Rockefeller Ready with Cyber-security Bill

Prompted by Google’s report that the search giant and some 20 other companies were victims of sophisticated cyber-attacks from within China, Sen. Jay Rockefeller, D-W.Va., promised Jan. 13 to mark up his cyber-security legislation early this year.

Introduced by Rockefeller and Olympia Snowe, R-Maine, in April and redrafted late this summer, the bill would create a National Cybersecurity Adviser under the authority of the president to coordinate cyber-security efforts.

“Cyber attacks are increasing exponentially and we need to get serious about America’s cybersecurity-our nation’s public and private infrastructure is too critical to remain vulnerable and unprotected,” Rockefeller said in a Jan. 13 statement. “It’s an understatement to say that cybersecurity is one of the most important issues we face; the increasingly connected nature of our lives only amplifies our vulnerability to cyber attacks and we must act now.”

Rockefeller and Snowe drafted the legislation in response to years of post-9/11 complaints that neither the private sector nor government officials were doing enough to adequately protect the nation’s critical cyber-infrastructure. According to a number of reports, the senators drafted the bill after consulting with the White House.
While no one particularly objected to a cyber-czar, there were howls of protest about the details in the bill. As originally drafted, the Cybersecurity Act gave the president an Internet “kill switch” for reasons of national security or in an emergency and the authority to designate private networks as critical infrastructure subject to cyber-security mandates, including standardized security software and testing, and licensing and certification of cyber-security professionals.
Rockefeller and Snowe retreated and redrafted. The new language dropped all references to the president’s ability to shut down the Internet. Instead, Rockefeller and Snowe granted the president the authority to declare a cyber-security emergency and to direct the “national response to the cyber threat.”
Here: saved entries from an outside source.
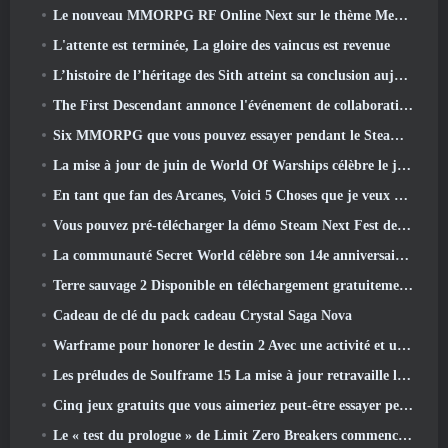
Le nouveau MMORPG RF Online Next sur le thème Mech de Netmarble sera lancé à l'échelle mondiale
L'attente est terminée, La gloire des vaincus est revenue
L’histoire de l’héritage des Sith atteint sa conclusion aujourd’hui dans la dernière mise à jour de SWTOR
The First Descendant annonce l'événement de collaboration EVANGELION
Six MMORPG que vous pouvez essayer pendant le Steam Next Fest
La mise à jour de juin de World Of Warships célèbre le jour de l'indépendance des États-Unis avec une nouvelle campagne narrative
En tant que fan des Arcanes, Voici 5 Choses que je veux voir du MMO Riot
Vous pouvez pré-télécharger la démo Steam Next Fest de Embers Of The Uncrowned demain
La communauté Secret World célèbre son 14e anniversaire avec un mystère qu'ils doivent résoudre ensemble
Terre sauvage 2 Disponible en téléchargement gratuitement (Et garde) Pour une durée limitée
Cadeau de clé du pack cadeau Crystal Saga Nova
Warframe pour honorer le destin 2 Avec une activité et un titre spéciaux dans le jeu
Les préludes de Soulframe 15 La mise à jour retravaille le butin et la pêche
Cinq jeux gratuits que vous aimeriez peut-être essayer pendant le Bullet Fest
Le « test du prologue » de Limit Zero Breakers commence aujourd’hui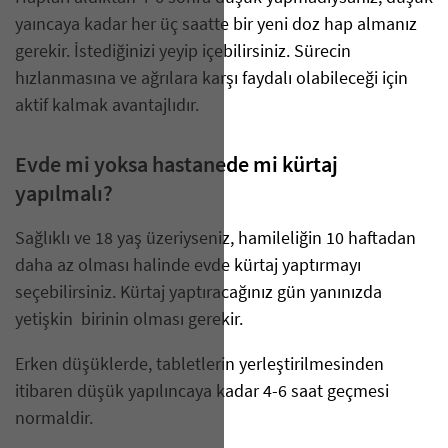
yaıncaya kadar her üç saatte bir yeni doz hap almanız
gerekir. İstediğinizi yeyip içebilirsiniz. Sürecin
hızlanmasına ve ağrılara karşı faydalı olabileceği için
aktif kalmak avantajlıdır.
Evde mi yoksa hastanede mi kürtaj
yapılmalı?
Sağlıklı ve 18 yaş üzeriyseniz, hamileliğin 10 haftadan
daha az olması halinde evde kürtaj yaptırmayı
seçebilirsiniz. Kürtaj yaptıracağınız gün yanınızda
yetişkin birinin olması gerekir.
Erken düşüklerde, tabletlerin yerleştirilmesinden
itibaren düşük yapılıncaya kadar 4-6 saat geçmesi
normaldir.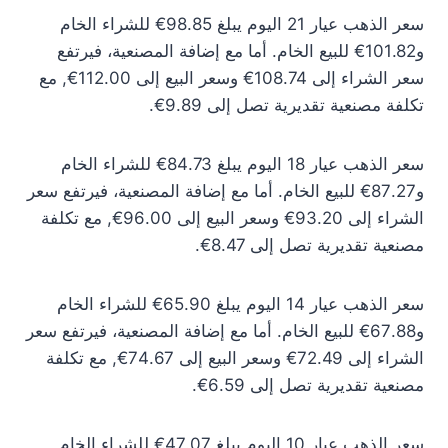
سعر الذهب عيار 21 اليوم يبلغ 98.85€ للشراء الخام
و101.82€ للبيع الخام. أما مع إضافة المصنعية، فيرتفع
سعر الشراء إلى 108.74€ وسعر البيع إلى 112.00€, مع
تكلفة مصنعية تقديرية تصل إلى 9.89€.
سعر الذهب عيار 18 اليوم يبلغ 84.73€ للشراء الخام
و87.27€ للبيع الخام. أما مع إضافة المصنعية، فيرتفع سعر
الشراء إلى 93.20€ وسعر البيع إلى 96.00€, مع تكلفة
مصنعية تقديرية تصل إلى 8.47€.
سعر الذهب عيار 14 اليوم يبلغ 65.90€ للشراء الخام
و67.88€ للبيع الخام. أما مع إضافة المصنعية، فيرتفع سعر
الشراء إلى 72.49€ وسعر البيع إلى 74.67€, مع تكلفة
مصنعية تقديرية تصل إلى 6.59€.
سعر الذهب عيار 10 اليوم يبلغ 47.07€ للشراء الخام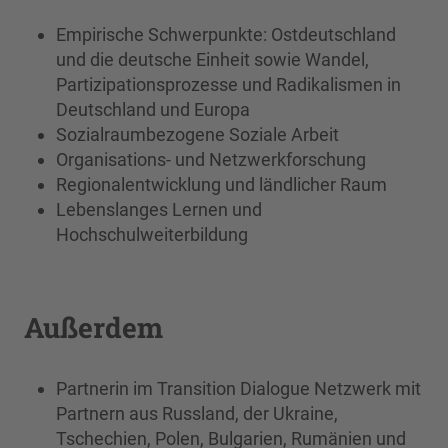
Empirische Schwerpunkte: Ostdeutschland
und die deutsche Einheit sowie Wandel,
Partizipationsprozesse und Radikalismen in
Deutschland und Europa
Sozialraumbezogene Soziale Arbeit
Organisations- und Netzwerkforschung
Regionalentwicklung und ländlicher Raum
Lebenslanges Lernen und
Hochschulweiterbildung
Außerdem
Partnerin im Transition Dialogue Netzwerk mit
Partnern aus Russland, der Ukraine,
Tschechien, Polen, Bulgarien, Rumänien und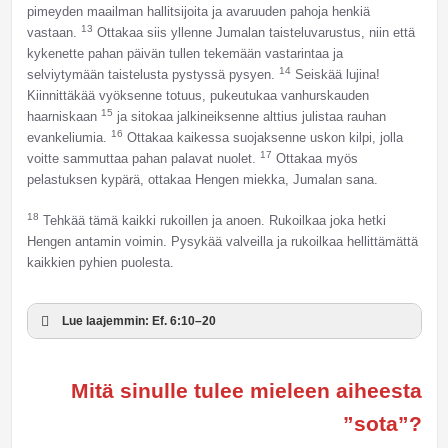
pimeyden maailman hallitsijoita ja avaruuden pahoja henkiä
13
vastaan.
Ottakaa siis yllenne Jumalan taisteluvarustus, niin että
kykenette pahan päivän tullen tekemään vastarintaa ja
14
selviytymään taistelusta pystyssä pysyen.
Seiskää lujina!
Kiinnittäkää vyöksenne totuus, pukeutukaa vanhurskauden
15
haarniskaan
ja sitokaa jalkineiksenne alttius julistaa rauhan
16
evankeliumia.
Ottakaa kaikessa suojaksenne uskon kilpi, jolla
17
voitte sammuttaa pahan palavat nuolet.
Ottakaa myös
pelastuksen kypärä, ottakaa Hengen miekka, Jumalan sana.
18
Tehkää tämä kaikki rukoillen ja anoen. Rukoilkaa joka hetki
Hengen antamin voimin. Pysykää valveilla ja rukoilkaa hellittämättä
kaikkien pyhien puolesta.
Lue laajemmin: Ef. 6:10–20
Mitä sinulle tulee mieleen aiheesta
”sota”?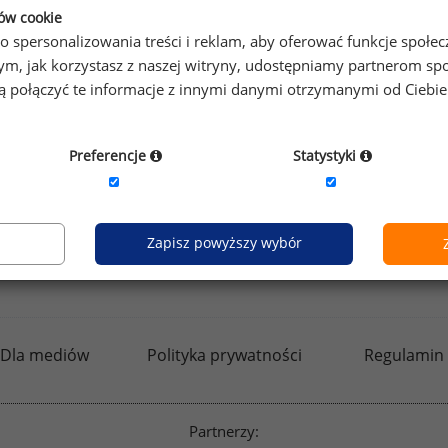
ków cookie
o spersonalizowania treści i reklam, aby oferować funkcje społe
o tym, jak korzystasz z naszej witryny, udostępniamy partnerom
gą połączyć te informacje z innymi danymi otrzymanymi od Ciebi
Preferencje
Statystyki
Zapisz powyższy wybór
kfw.sedlak.pl
rynekpracy.pl
raportyplacowe.p
Dla mediów
Polityka prywatności
Regulamin
Partnerzy: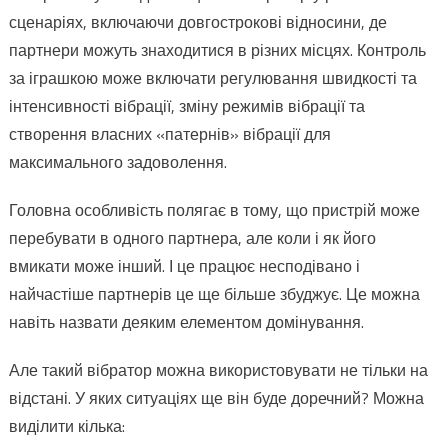
сценаріях, включаючи довгострокові відносини, де
партнери можуть знаходитися в різних місцях. Контроль
за іграшкою може включати регулювання швидкості та
інтенсивності вібрації, зміну режимів вібрації та
створення власних «патернів» вібрації для
максимального задоволення.
Головна особливість полягає в тому, що пристрій може
перебувати в одного партнера, але коли і як його
вмикати може інший. І це працює несподівано і
найчастіше партнерів це ще більше збуджує. Це можна
навіть назвати деяким елементом домінування.
Але такий вібратор можна використовувати не тільки на
відстані. У яких ситуаціях ще він буде доречний? Можна
виділити кілька: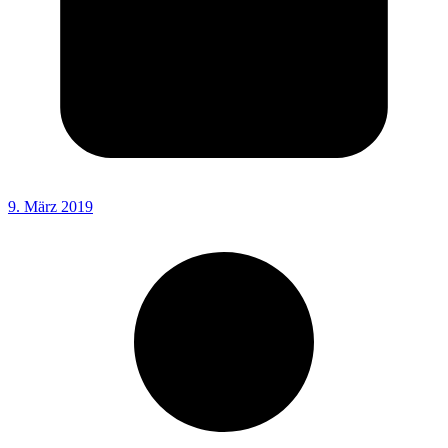
9. März 2019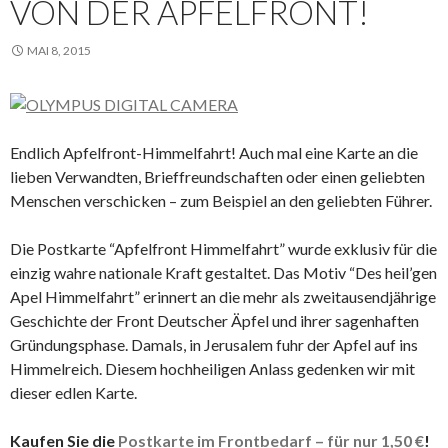
VON DER APFELFRONT!
MAI 8, 2015
Endlich Apfelfront-Himmelfahrt! Auch mal eine Karte an die
lieben Verwandten, Brieffreundschaften oder einen geliebten
Menschen verschicken – zum Beispiel an den geliebten Führer.
Die Postkarte “Apfelfront Himmelfahrt” wurde exklusiv für die
einzig wahre nationale Kraft gestaltet. Das Motiv “Des heil’gen
Apel Himmelfahrt” erinnert an die mehr als zweitausendjährige
Geschichte der Front Deutscher Äpfel und ihrer sagenhaften
Gründungsphase. Damals, in Jerusalem fuhr der Apfel auf ins
Himmelreich. Diesem hochheiligen Anlass gedenken wir mit
dieser edlen Karte.
Kaufen Sie die
Postkarte im Frontbedarf – für nur 1,50 €
!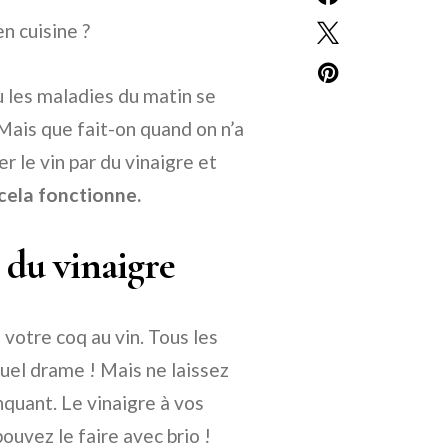
n cuisine ?
ù les maladies du matin se
ais que fait-on quand on n’a
r le vin par du vinaigre et
ela fonctionne.
 du vinaigre
 votre coq au vin. Tous les
Quel drame ! Mais ne laissez
nquant. Le vinaigre à vos
ouvez le faire avec brio !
The revised bill would establish the Office of the National Cybersecurity Advisor within the Executive Office of the President. The National Cybersecurity Advisor will lead this office and report directly to the president. The advisor will serve as the lead official on all cyber matters, coordinating with the intelligence community, as well as the civilian agencies.

In August, President Obama named Howard Schmidt as the administration’s cyber-security coordinator, a position similar to Rockefeller’s proposal.